Abstract

Introduction: Small acoustic neuroma can be removed by EMFA and by retrosigmoid approach. Hearing monitoring during those operations should be a routine procedures. Material and Method: Authors presented their own experience since 2006 and defined changes in intraoperative behavior of surgeon based on monitored hearing during removal of AN by ETLA. Total material of EMFA includes 150 cases. Forty cases were operated with monitoring. Authors analyzed surgical issues causing signs/changes in ECoCh traces and possibly lowering chances for hearing preservation.
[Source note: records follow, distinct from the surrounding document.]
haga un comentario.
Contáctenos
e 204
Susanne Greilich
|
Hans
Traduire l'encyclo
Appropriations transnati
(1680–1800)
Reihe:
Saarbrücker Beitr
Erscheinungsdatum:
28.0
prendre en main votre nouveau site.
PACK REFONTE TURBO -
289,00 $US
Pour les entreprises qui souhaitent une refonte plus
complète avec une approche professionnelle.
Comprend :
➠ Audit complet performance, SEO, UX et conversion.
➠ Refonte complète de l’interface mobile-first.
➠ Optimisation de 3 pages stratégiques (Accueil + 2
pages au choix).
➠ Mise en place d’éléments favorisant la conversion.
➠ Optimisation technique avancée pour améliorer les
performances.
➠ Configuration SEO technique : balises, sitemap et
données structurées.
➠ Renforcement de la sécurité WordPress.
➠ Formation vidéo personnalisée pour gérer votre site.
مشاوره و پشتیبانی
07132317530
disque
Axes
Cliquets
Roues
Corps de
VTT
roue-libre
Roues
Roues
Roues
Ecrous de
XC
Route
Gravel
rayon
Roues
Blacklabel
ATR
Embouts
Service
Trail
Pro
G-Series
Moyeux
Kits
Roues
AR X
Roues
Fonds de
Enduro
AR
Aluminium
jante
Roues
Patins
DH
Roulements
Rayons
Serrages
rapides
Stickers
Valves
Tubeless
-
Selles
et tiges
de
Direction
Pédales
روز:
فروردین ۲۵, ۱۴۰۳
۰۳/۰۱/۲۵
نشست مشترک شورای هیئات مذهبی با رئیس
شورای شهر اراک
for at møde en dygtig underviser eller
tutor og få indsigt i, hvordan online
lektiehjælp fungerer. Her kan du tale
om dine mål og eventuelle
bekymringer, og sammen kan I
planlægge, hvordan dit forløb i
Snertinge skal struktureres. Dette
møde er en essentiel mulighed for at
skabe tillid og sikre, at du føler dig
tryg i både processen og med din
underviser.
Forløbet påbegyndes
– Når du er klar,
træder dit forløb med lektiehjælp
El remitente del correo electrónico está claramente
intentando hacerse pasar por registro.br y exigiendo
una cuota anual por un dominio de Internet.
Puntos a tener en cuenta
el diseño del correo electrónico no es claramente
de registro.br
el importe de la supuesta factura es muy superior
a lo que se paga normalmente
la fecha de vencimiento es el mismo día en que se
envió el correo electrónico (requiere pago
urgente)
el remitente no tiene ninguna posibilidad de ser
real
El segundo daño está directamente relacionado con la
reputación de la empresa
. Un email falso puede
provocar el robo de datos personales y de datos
Results: First signs deteriorating ECoCh traces appeared during localization of landmarks on temporal bone. In this situation, low-speed micromotors with 30,000 rpm. solved problems. Accidentally opening of SSC resulted in lowering of the amplitude in ECoCh. Immediate sealing caused good recovery. More difficult problems encountered during AN resection. When latency elongated of more than 0.10 milliseconds a break in dissection lasting at least 5 minute was recommended. Recurrent latency elongations lowered the chance for hearing preservation. The most vulnerable part of tumor resection was fundus of IAC. Coagulation close to the operating field always influenced on ECoCh morphology. Conclusion: Hearing loss during AN operation can occur in every stage of EMFA. Monitoring of hearing helps in the explanation of dangerous moments of intervention. Most hazardous steps are drilling the roof of IAC, accidentally opening of SSC and dissection close to fundus of internal auditory canal.